Simple, women are different. They can be normal but different. Even vagina inside is not same, some are smooth, some are crass, there is different number of different kind of stuff in there.. spots etc... Skin is different.


----------



## Joe

I don't menstruate but this poll interests me.


----------



## mooncake

All over the place.

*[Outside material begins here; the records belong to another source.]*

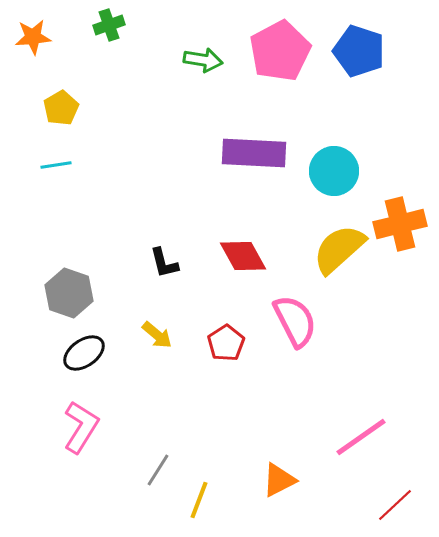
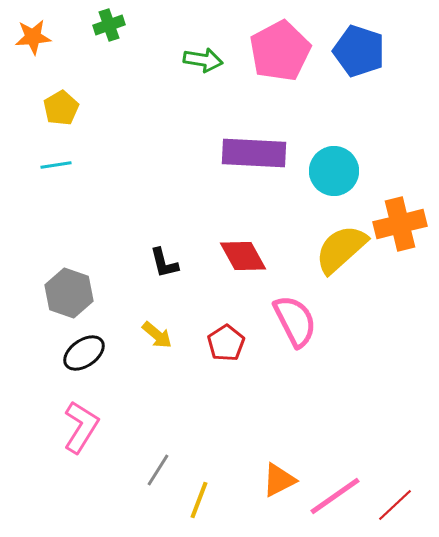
yellow semicircle: moved 2 px right
pink line: moved 26 px left, 59 px down
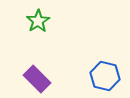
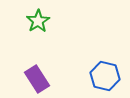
purple rectangle: rotated 12 degrees clockwise
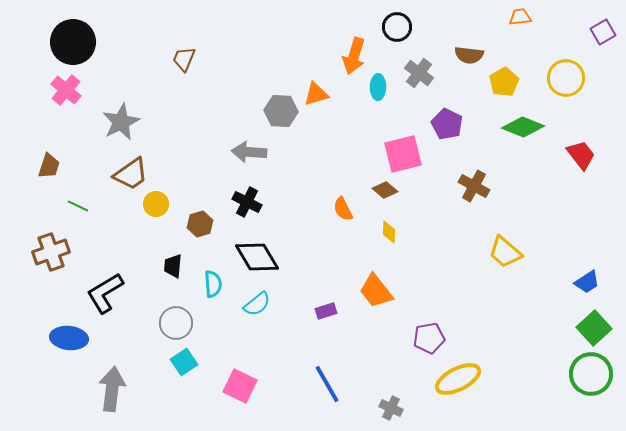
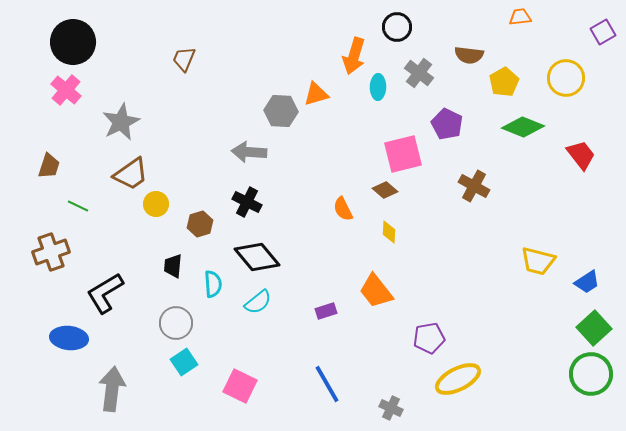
yellow trapezoid at (505, 252): moved 33 px right, 9 px down; rotated 27 degrees counterclockwise
black diamond at (257, 257): rotated 9 degrees counterclockwise
cyan semicircle at (257, 304): moved 1 px right, 2 px up
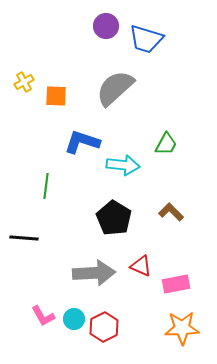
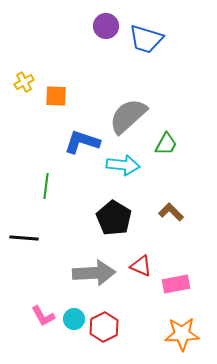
gray semicircle: moved 13 px right, 28 px down
orange star: moved 6 px down
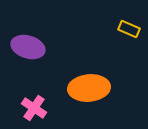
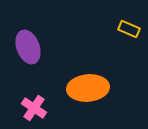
purple ellipse: rotated 52 degrees clockwise
orange ellipse: moved 1 px left
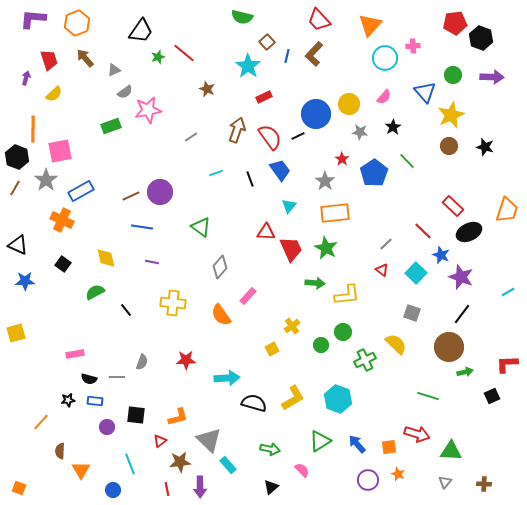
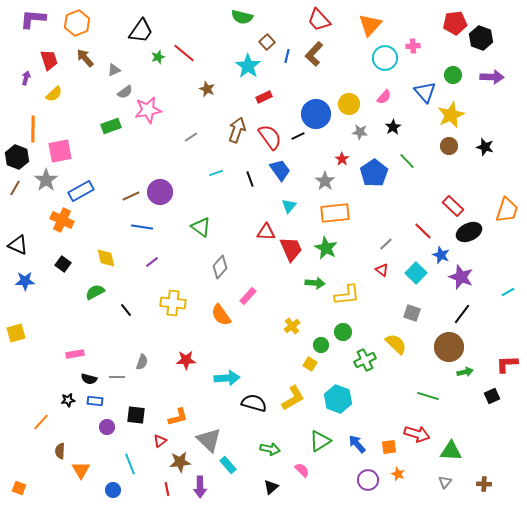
purple line at (152, 262): rotated 48 degrees counterclockwise
yellow square at (272, 349): moved 38 px right, 15 px down; rotated 32 degrees counterclockwise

Chairs, carpets, bed sheets, clothes.

D:


----------



## Noca

Famous said:


> Stick one of those in a fleshlight and leave it in a stall @ gents toilet....
> 
> j/k j/k j/k ......


Do they have to remove the rapists penis at the hospital with him still attached to the other end?


----------



## au Lait

We've had threads about ****, pee and pretty much every other bodily function. People reply. No one really makes a huge ****ing deal. But then menstruation is involved and suddenly it's all vomit gifs and EW GROCE LADY TALK!!!11

Also rape jokes. Wow. New low achieved. Good job SAS.


----------



## millenniumman75

mark101 said:


> So the moral of the story is to change them more regularly?

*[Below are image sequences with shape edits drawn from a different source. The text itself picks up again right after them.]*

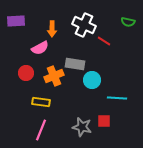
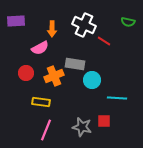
pink line: moved 5 px right
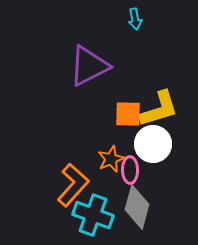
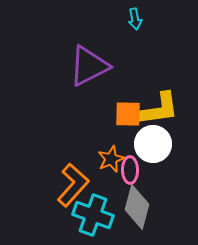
yellow L-shape: rotated 9 degrees clockwise
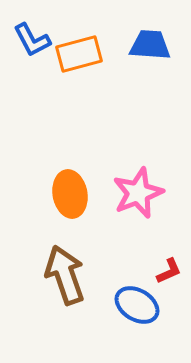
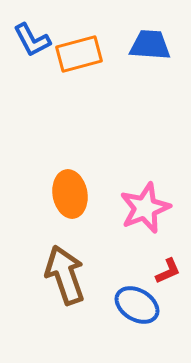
pink star: moved 7 px right, 15 px down
red L-shape: moved 1 px left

Has this thread lasted longer than the event itself?


----------



## Dissonance

au Lait said:


> We've had threads about ****, pee and pretty much every other bodily function. People reply. No one really makes a huge ****ing deal. But then menstruation is involved and suddenly it's all vomit gifs and EW GROCE LADY TALK!!!11
> 
> Also rape jokes. Wow. New low achieved. Good job SAS. You never fail to reach for the lowest common denominator in any given situation.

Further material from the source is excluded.